Kapitel Eins Teil 3- Amelia POV
Wir entspannen uns alle, während wir darauf warten, dass die letzten paar Leute ihre Runden beenden, und dann geht es weiter zum Hindernisparcours. Ich liebe Hindernisparcours; ich finde sie so viel Spaß und dieser wurde weiter im Wald aufgebaut, also weiß ich, dass etwas besonders Spaßiges auf uns wartet.
„Heute werdet ihr blind sein“, verkündet Gamma James. „Ziel dieser Übung ist es, sich auf eure anderen Sinne zu verlassen. Insbesondere auf das Hören und den Geruch. Im Kampf kann der Feind euch blenden oder ablenken, sodass ihr einen Angriff nicht kommen seht. Eure anderen Sinne zu schärfen, ist eure beste Überlebenschance. Amelia, du bist als Erste dran.“
Ich stehe auf, gehe hinüber, nehme ein dickes schwarzes Stück Stoff und steige auf einen großen Baumstamm, der über einen kleinen See führt, der sich durch den Wald schlängelt. Ich binde den Stoff fest um meine Augen und atme tief ein. Ich kann die Tiere im ganzen Wald hören, ich kann das Atmen und die Herzschläge meiner Rudelmitglieder hören und ich kann… nun ja, alles riechen. Da ist etwas in der Luft, das meiner Nase nicht gefällt, aber ich bin mir nicht sicher, was es ist.

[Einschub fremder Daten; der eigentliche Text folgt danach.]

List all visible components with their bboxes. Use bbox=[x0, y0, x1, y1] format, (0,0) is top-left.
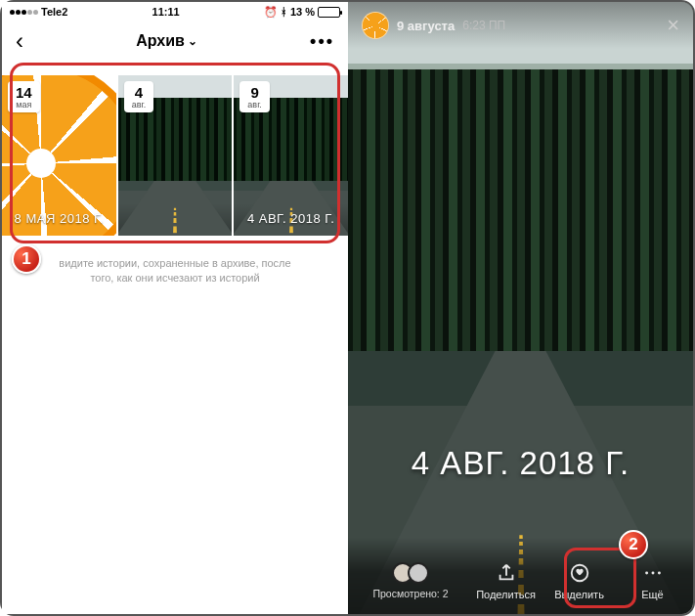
archive-title-dropdown[interactable]: Архив ⌄ bbox=[136, 32, 197, 50]
story-header: 9 августа 6:23 ПП × bbox=[348, 2, 693, 49]
svg-point-3 bbox=[657, 572, 660, 575]
status-time: 11:11 bbox=[67, 6, 264, 18]
annotation-badge-2: 2 bbox=[619, 530, 648, 559]
story-username[interactable]: 9 августа bbox=[397, 19, 455, 33]
thumb-date-overlay: 4 АВГ. 2018 Г. bbox=[234, 211, 348, 226]
annotation-badge-1: 1 bbox=[12, 244, 41, 274]
alarm-icon: ⏰ bbox=[264, 6, 278, 19]
archive-screen: Tele2 11:11 ⏰ ᚼ 13 % ‹ Архив ⌄ ••• bbox=[2, 2, 348, 614]
more-button[interactable]: Ещё bbox=[616, 561, 689, 600]
carrier-label: Tele2 bbox=[41, 6, 67, 18]
viewers-label: Просмотрено: 2 bbox=[372, 588, 448, 599]
archive-thumbnails: 14 мая 8 МАЯ 2018 Г. 4 авг. 9 авг. 4 АВГ… bbox=[2, 75, 348, 236]
avatar[interactable] bbox=[362, 12, 389, 39]
archive-thumb[interactable]: 9 авг. 4 АВГ. 2018 Г. bbox=[234, 75, 348, 236]
battery-icon bbox=[318, 7, 340, 18]
bluetooth-icon: ᚼ bbox=[281, 6, 287, 18]
archive-hint-text: видите истории, сохраненные в архиве, по… bbox=[2, 256, 348, 286]
archive-thumb[interactable]: 14 мая 8 МАЯ 2018 Г. bbox=[2, 75, 116, 236]
more-button[interactable]: ••• bbox=[310, 31, 334, 52]
story-viewer-screen: 9 августа 6:23 ПП × 4 АВГ. 2018 Г. Просм… bbox=[348, 2, 693, 614]
more-icon bbox=[641, 561, 665, 585]
status-bar: Tele2 11:11 ⏰ ᚼ 13 % bbox=[2, 2, 348, 22]
thumb-date-overlay: 8 МАЯ 2018 Г. bbox=[2, 211, 116, 226]
story-image[interactable] bbox=[348, 2, 693, 614]
share-icon bbox=[495, 561, 518, 585]
story-date-overlay: 4 АВГ. 2018 Г. bbox=[348, 445, 693, 482]
close-button[interactable]: × bbox=[667, 13, 679, 38]
signal-icon bbox=[10, 10, 38, 15]
highlight-icon bbox=[568, 561, 591, 585]
date-chip: 4 авг. bbox=[124, 81, 153, 112]
nav-bar: ‹ Архив ⌄ ••• bbox=[2, 22, 348, 61]
share-button[interactable]: Поделиться bbox=[469, 561, 543, 600]
date-chip: 14 мая bbox=[8, 81, 40, 112]
viewer-avatars-icon bbox=[392, 562, 429, 584]
story-time: 6:23 ПП bbox=[462, 19, 505, 32]
archive-thumb[interactable]: 4 авг. bbox=[118, 75, 233, 236]
svg-point-2 bbox=[651, 572, 654, 575]
highlight-button[interactable]: Выделить bbox=[543, 561, 616, 600]
back-button[interactable]: ‹ bbox=[16, 29, 23, 53]
chevron-down-icon: ⌄ bbox=[188, 34, 197, 48]
battery-percent: 13 % bbox=[290, 6, 315, 18]
date-chip: 9 авг. bbox=[239, 81, 269, 112]
viewers-button[interactable]: Просмотрено: 2 bbox=[352, 562, 469, 599]
svg-point-1 bbox=[645, 572, 648, 575]
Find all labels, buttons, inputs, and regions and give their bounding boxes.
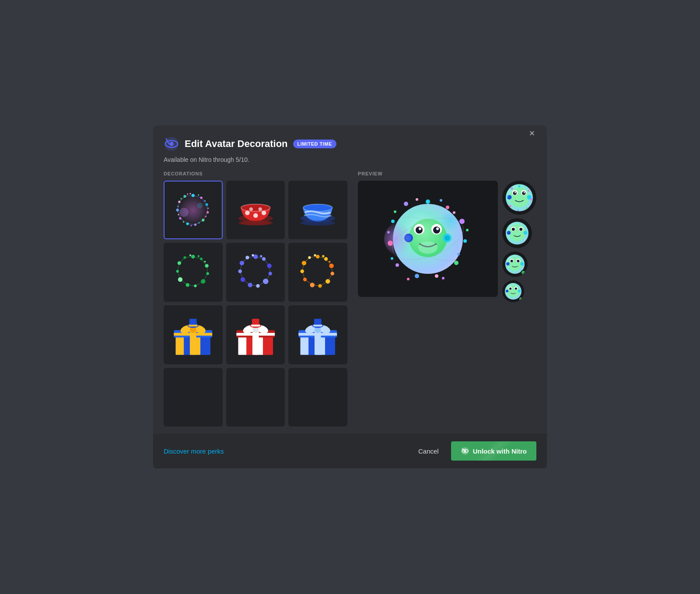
decoration-item-gift-red[interactable]	[226, 305, 285, 364]
modal: Edit Avatar Decoration LIMITED TIME Avai…	[153, 126, 547, 469]
svg-point-28	[181, 198, 182, 199]
svg-point-49	[194, 285, 196, 287]
svg-rect-101	[238, 335, 246, 355]
svg-point-149	[387, 231, 390, 234]
svg-point-66	[238, 269, 242, 273]
preview-avatar-small-1	[506, 184, 533, 211]
footer-actions: Cancel Unlock with Nitro	[411, 441, 536, 461]
svg-point-169	[522, 191, 525, 195]
svg-point-83	[322, 255, 325, 257]
svg-point-144	[466, 229, 469, 231]
limited-time-badge: LIMITED TIME	[293, 140, 336, 148]
svg-rect-115	[301, 335, 309, 355]
svg-point-25	[183, 221, 184, 223]
svg-point-142	[404, 202, 408, 206]
svg-point-146	[442, 277, 444, 280]
svg-point-50	[186, 283, 189, 287]
svg-point-200	[515, 287, 517, 290]
svg-point-36	[258, 207, 262, 211]
svg-point-157	[433, 227, 440, 234]
svg-point-140	[388, 241, 393, 246]
decoration-item-gift-blue[interactable]	[288, 305, 347, 364]
modal-footer: Discover more perks Cancel Unlock with N…	[153, 433, 547, 468]
svg-point-57	[204, 261, 206, 263]
svg-point-78	[303, 278, 307, 281]
svg-point-159	[436, 227, 439, 230]
svg-point-195	[520, 262, 523, 265]
svg-point-148	[391, 257, 393, 260]
svg-point-23	[198, 222, 200, 224]
decoration-item-blue-teacup[interactable]	[288, 181, 347, 240]
preview-sizes	[502, 181, 536, 302]
svg-point-59	[262, 257, 266, 261]
svg-point-158	[419, 227, 421, 230]
svg-point-80	[302, 261, 306, 266]
svg-point-172	[507, 195, 511, 199]
decoration-item-empty-1[interactable]	[164, 368, 223, 427]
svg-point-29	[187, 193, 188, 195]
svg-point-79	[301, 269, 304, 273]
modal-header: Edit Avatar Decoration LIMITED TIME Avai…	[153, 126, 547, 171]
svg-point-187	[507, 231, 511, 234]
svg-point-68	[245, 256, 249, 259]
svg-point-164	[444, 235, 450, 241]
svg-point-52	[176, 270, 179, 273]
svg-point-173	[527, 195, 532, 199]
svg-point-51	[178, 277, 182, 282]
svg-point-69	[252, 254, 254, 256]
preview-main	[358, 181, 498, 297]
svg-point-76	[318, 284, 322, 288]
svg-point-60	[267, 264, 271, 268]
svg-point-44	[191, 255, 195, 259]
svg-point-182	[509, 224, 525, 241]
decoration-item-red-teacup[interactable]	[226, 181, 285, 240]
svg-point-138	[415, 274, 419, 278]
svg-point-188	[524, 231, 528, 234]
svg-point-135	[463, 239, 467, 243]
svg-point-192	[511, 259, 513, 262]
svg-point-141	[391, 220, 395, 223]
decoration-item-empty-3[interactable]	[288, 368, 347, 427]
svg-point-75	[326, 279, 330, 283]
frog-icon-size2	[506, 222, 528, 245]
svg-point-196	[507, 285, 519, 297]
modal-body: DECORATIONS	[153, 171, 547, 427]
nitro-icon-unlock	[461, 447, 469, 455]
cancel-button[interactable]: Cancel	[411, 443, 446, 459]
svg-point-194	[506, 262, 509, 265]
green-dots-ring-icon	[170, 249, 216, 295]
svg-point-168	[513, 191, 517, 195]
svg-point-35	[249, 207, 252, 211]
decoration-item-empty-2[interactable]	[226, 368, 285, 427]
svg-point-201	[506, 290, 508, 292]
decoration-item-green-ring[interactable]	[164, 243, 223, 302]
svg-point-24	[191, 225, 192, 226]
discover-perks-link[interactable]: Discover more perks	[164, 447, 224, 455]
svg-point-133	[446, 206, 449, 209]
decoration-item-gift-yellow[interactable]	[164, 305, 223, 364]
decorations-grid	[164, 181, 347, 427]
svg-point-160	[418, 241, 438, 254]
decoration-item-gold-ring[interactable]	[288, 243, 347, 302]
svg-point-151	[416, 198, 418, 201]
svg-rect-113	[251, 325, 260, 326]
svg-point-165	[509, 187, 529, 207]
svg-point-199	[509, 287, 511, 290]
svg-point-62	[263, 279, 269, 284]
svg-point-39	[238, 220, 273, 226]
svg-point-202	[518, 290, 521, 292]
pink-dots-ring-icon	[170, 187, 216, 233]
close-button[interactable]: ×	[524, 126, 540, 141]
svg-point-67	[239, 261, 244, 266]
decoration-item-blue-ring[interactable]	[226, 243, 285, 302]
svg-point-132	[426, 199, 430, 204]
unlock-button[interactable]: Unlock with Nitro	[451, 441, 536, 461]
online-status-dot-2	[518, 297, 523, 301]
svg-point-46	[205, 264, 208, 268]
svg-point-43	[301, 220, 335, 226]
preview-avatar	[393, 204, 463, 274]
decoration-item-pink-ring[interactable]	[164, 181, 223, 240]
svg-point-84	[329, 261, 331, 263]
svg-point-58	[253, 255, 258, 259]
svg-rect-104	[263, 335, 273, 355]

„Beginnen!“ ruft Gamma James.
Ich mache einen vorsichtigen Schritt nach vorne und höre ein Knacken hoch oben in den Bäumen. Mehrere Knackgeräusche – zusammen mit dem Geräusch von etwas, das sich mit Schwung bewegt. Gerade als ich einen weiteren Schritt machen will, höre und fühle ich etwas schnell von rechts auf mich zukommen, also lasse ich mich schnell auf den Baumstamm fallen, gerade rechtzeitig, um zu spüren, wie etwas über mich hinwegsaust. Plötzlich bemerke ich viele Dinge, die hin und her über mich hinwegsausen. Ich drehe mein Gesicht zur Seite und atme durch die Nase ein, als ich das Objekt wieder an mir vorbeisausen fühle.
Quercus garryana, auch bekannt als Oregon-Eiche.
Baumstämme. Ich muss verdammten Baumstämmen ausweichen. Ist das ein Hindernisparcours oder eine Indiana Jones-Falle?
Wenn ich aufstehe, werde ich von einem dieser schwingenden Baumstämme in den See geschleudert, also entscheide ich mich, auf dem Baumstamm zu robben.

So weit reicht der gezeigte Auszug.